Ненависть, грусть, сожаленье трогают разные струны…
Старину Майнера Руппи переводил на талиг под надзором самого злобного из присланных бабушкой менторов, сегодня это пригодилось.
– Это и есть Барботта? – удивился Уилер. – А ничего!
– Это дриксенский поэт, и он намного лучше в подлиннике.
– Чушь, недостойная мужчины! – ломать придурку руку Руппи все же не хотел, чем поклонник Барботты и воспользовался. – А вы, вы предатели! Маршал Савиньяк должен знать, кто пьянствует с «гусями» и слушает их вирши, когда в наши груди целят кесарские пушки! И он узнает… О, граф Лионель ведает цену как одиночеству и измене, так и гению. Мое имя для него кое-что значит! Сегодня вы трусите, и этому нет честных свидетелей, но в Гёрле мой друг капитан Давенпорт заставит вас принять вызов. Иначе вам плюнет в лицо вся армия!.. Гусиные приспешники!
– Сэль…
Уилер, последнюю минуту внимательно присматривавшийся к крикуну, наклонился к девушке и что-то тихо сказал, та покачала головой.
– Нет… Он просто… такой.
– Вот и славно! – «Фульгат» отодвинул тарелку и, внезапно оказавшись на ногах, перехватил бьющегося корнета. – Отпускай… Если его ты отволочешь, некрасиво будет. Наш… а, пусть будет нос, нам и подтирать. Драгун, поднимайся, потом дожуешь!
Глава 7
Бакрия. Хандава
Гайифа. Кипара
400 год К. С. 14–17-й дни Осенних Скал
1
Сосредоточенные молодые лица всегда вызывали у Матильды умиление. Началось с задумавшегося над книгой сына, потом были внук, Робер, Удо с Дугласом, Мэллица, о которой надо наконец написать Альберту, и снова Дуглас… Щенята пытались размышлять и выглядели при этом до одури трогательно, но Баата при всей своей серьезности не умилял, хотя был моложе Эпинэ и не забывал выказывать растерянность и просить совета. Надо думать, проныра еще в детстве понял, что маленького добрые и большие не обидят, а злые не примут всерьез.

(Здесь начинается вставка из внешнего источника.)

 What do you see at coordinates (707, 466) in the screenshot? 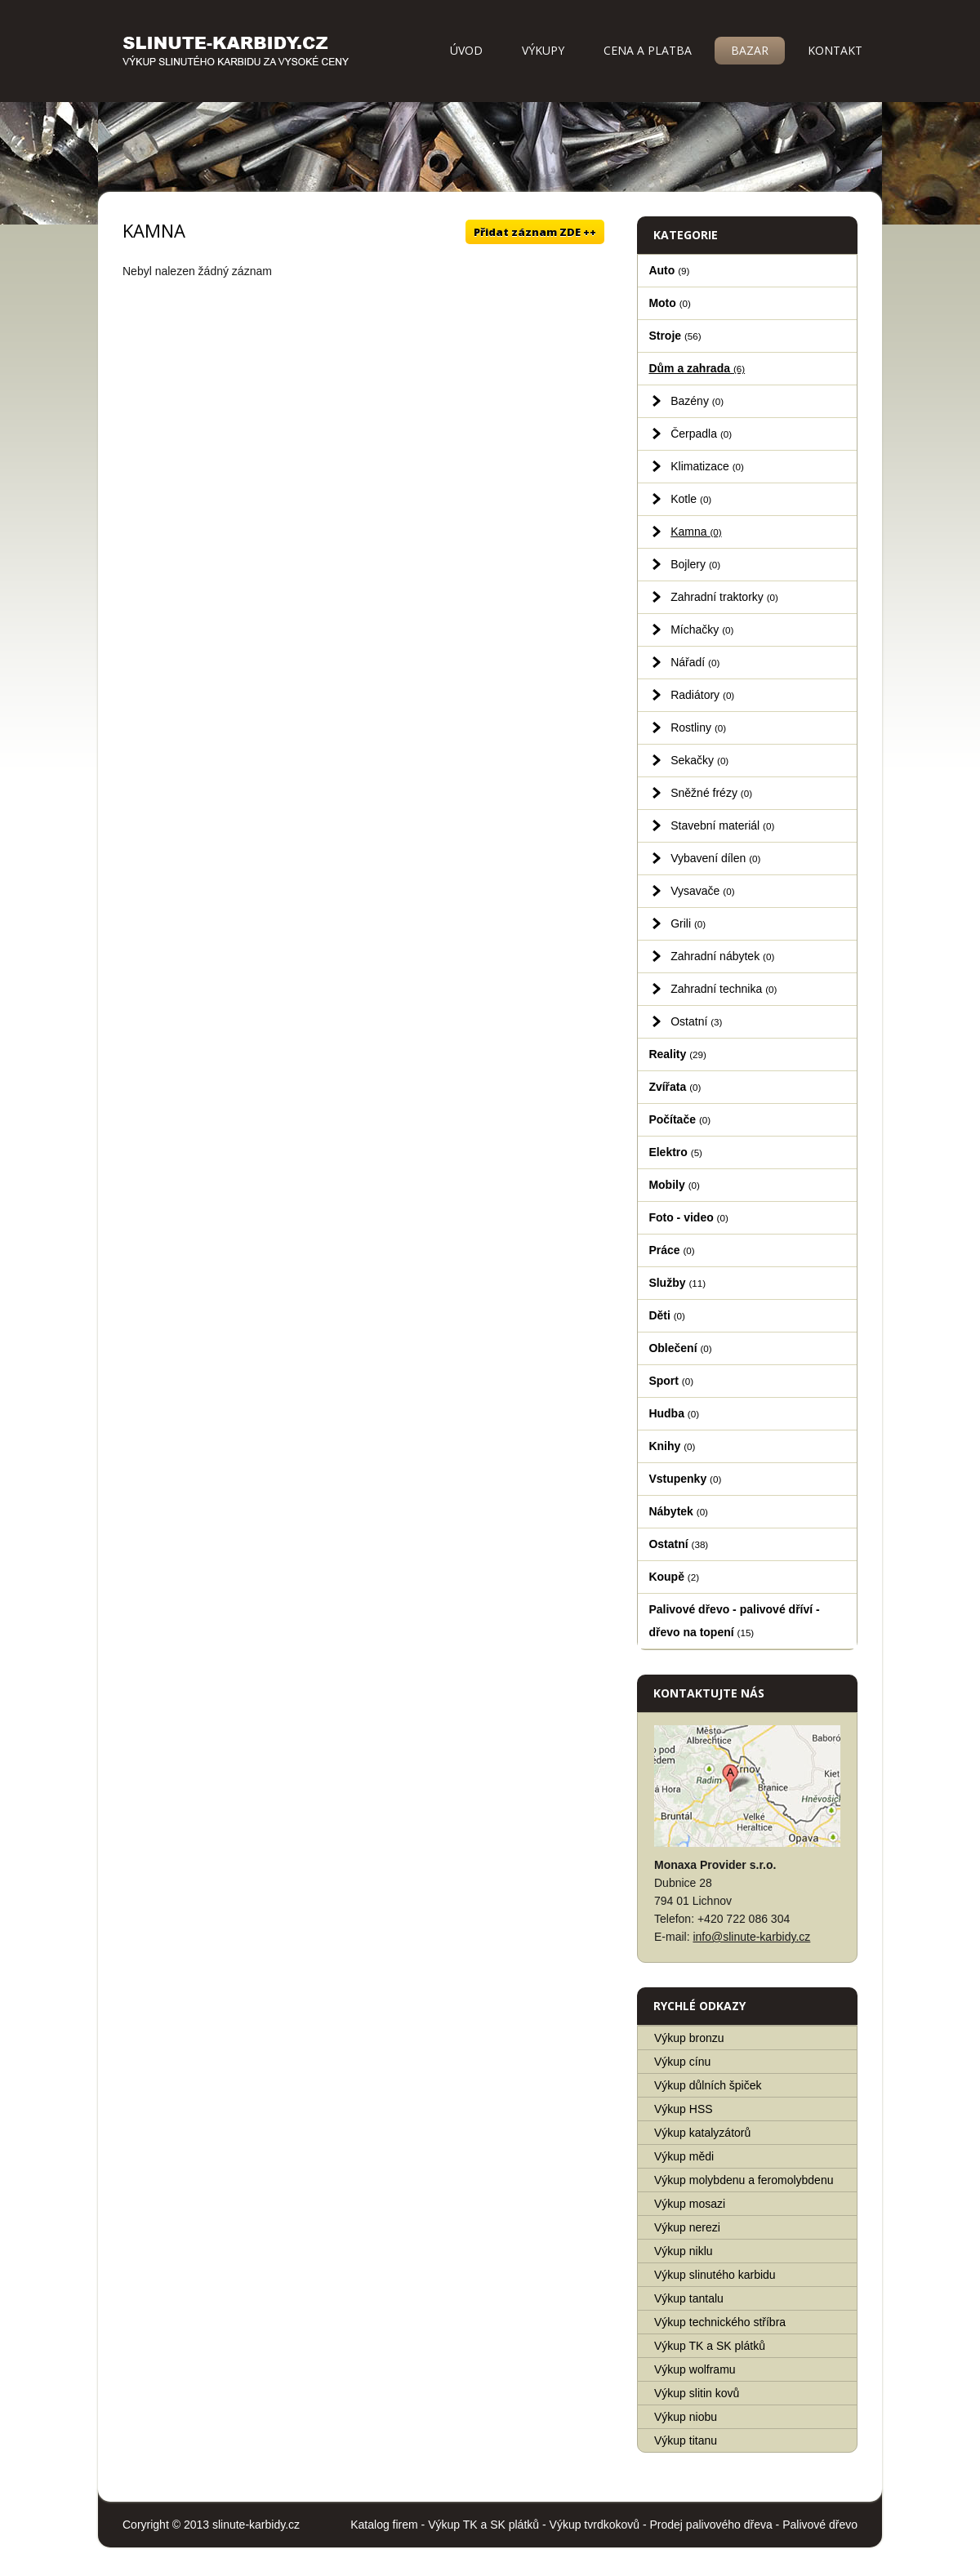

– Видит Создатель, – заверял «неопытный» Баата, – я еще никого не ждал так сильно, как вас! Мой покойный отец боялся того, чего не мог понять, и я унаследовал многие его страхи. Не хочу лгать, я надеюсь когда-нибудь стать достойным казаром, но сейчас я растерян… Здесь нам не помешают, это любимое место моих покойных родителей, а прохладительное облегчит любую беседу.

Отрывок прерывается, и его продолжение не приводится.